Showing posts with label digital nedia. Show all posts
Showing posts with label digital nedia. Show all posts

Wednesday, March 12, 2014

Self Publishing Is Going to Just Get Bigger, Embrace It




Today we face the prospect of drowning in tidal wave self-published eBooks, YouTube videos, photos, independent music videos and tracks etc which are loaded onto sites alongside and often more frequently than traditionally produced works. Historically these self-published works have been regarded by many as substandard works, looked down upon by the traditional marketplace who referred to them by the term ‘vanity publishing’. Some would even still argue that if you can’t get a publisher, producer or third party to publish your work, then it must be of questionable quality and of little value.

Some claim that by 2020 50% of all eBooks will be self-published.

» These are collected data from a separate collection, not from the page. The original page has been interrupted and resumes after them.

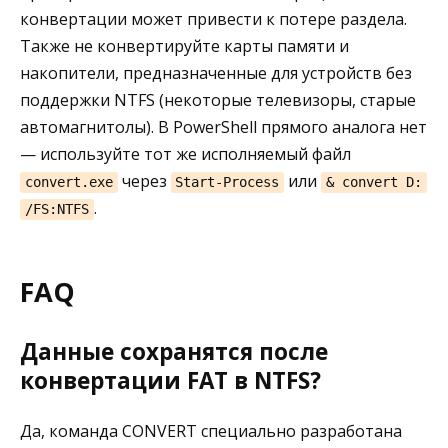
конвертации может привести к потере раздела.
Также не конвертируйте карты памяти и
накопители, предназначенные для устройств без
поддержки NTFS (некоторые телевизоры, старые
автомагнитолы). В PowerShell прямого аналога нет
— используйте тот же исполняемый файл
через
или
convert.exe
Start-Process
& convert D:
.
/FS:NTFS
FAQ
Данные сохранятся после
конвертации FAT в NTFS?
Да, команда CONVERT специально разработана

We would question that and suggest that it is probably a huge understatement and the figure is more likely to be 75%. However, we have to acknowledge that establishing what is self-published and what isn’t is likely to become even harder as digital tools to create, promote and produce quality layouts become cheaper and easier to use. We also have to accept that there will be a number of new third parties who will assist the creator to be published and although these are not necessarily publishers as we knew them, they are effectively publishers.

Some will point to Anderson’s ‘Long Tail’ economics and say it doesn't work and the head is getting smaller in number and larger in slice of the pie and the tail is now just too long and they will be right MIDiA Consulting have published a new report on the music business titled‘The Death of the Long Tail: The Superstar Music Economy’.  The report states that the total global artist income from recorded music in 2013 was $2.8 billion, down from $3.8 billion in 2000 but up slightly on 2012 and that artists’ share of total income grew from 14% in 2000 to 17% in 2013. It claims that 1% of the total artists and works account for 77% of all artist recorded music income. This reinforced by the ‘Cowell factor’ of manufactured new stars and the charts, but is music just about charts and recorded music or should also not take in music publishing, performing rights and royalties and merchandising. We often just see music through the eyes of the record producers and not the industry and rarely the musicians.

Others will complain that in the book industry earnings for the mid and back list are being decimated by the introduction of masses of self-published material. The earnings will increasingly be different to those enjoyed yesterday and many will not match the author’s expectations. Michael Kozlowski’s recently advocated that in order to address this that ‘Indie eBooks Need to beSegregated’. We would strongly disagree with this reactive and somewhat naïve approach which is aimed at suppressing creativity. Segregation is a false economics move aimed not at segregating good and bad but at protecting yesterday’s financial model and its bets from the new offerings.

The world has changed and the true democratisation of creativity is upon us and this has been enabled by the internet and means that we can all write, make videos, take pictures, create games and make music. Forget the quality issue the fact is that this explosion of material is changing the way we now create, develop, market and value stuff. This genie is not going back in the lamp and we now have to realise that there will be more not less and that new consumer values will change all and that the creator rewards will be different.

Some state that the consumer demands quality and that this can only be achieved through the editorial development process. However there are now many consumer viewpoints and values and these often clash with these traditional binary beliefs. Who would have believed that some low quality YouTube videos would receive the number of viewings they have and gone on to spawn new stars of their own. Who would have expected the global sensation of ’50 Shades of Grey’ and it now being adapted to mainstream film? Would we have ever heard ‘Gangnam Style’ without YouTube? Would performers such as Lilly Allen or the Arctic Monkeys have made it if left to the traditional music business?

We accept that there are millions who don’t make it in both the traditional and self-publishing models but that is no reason to not move on and accept that we are now moving into an era of free expression, creativity and democratisation.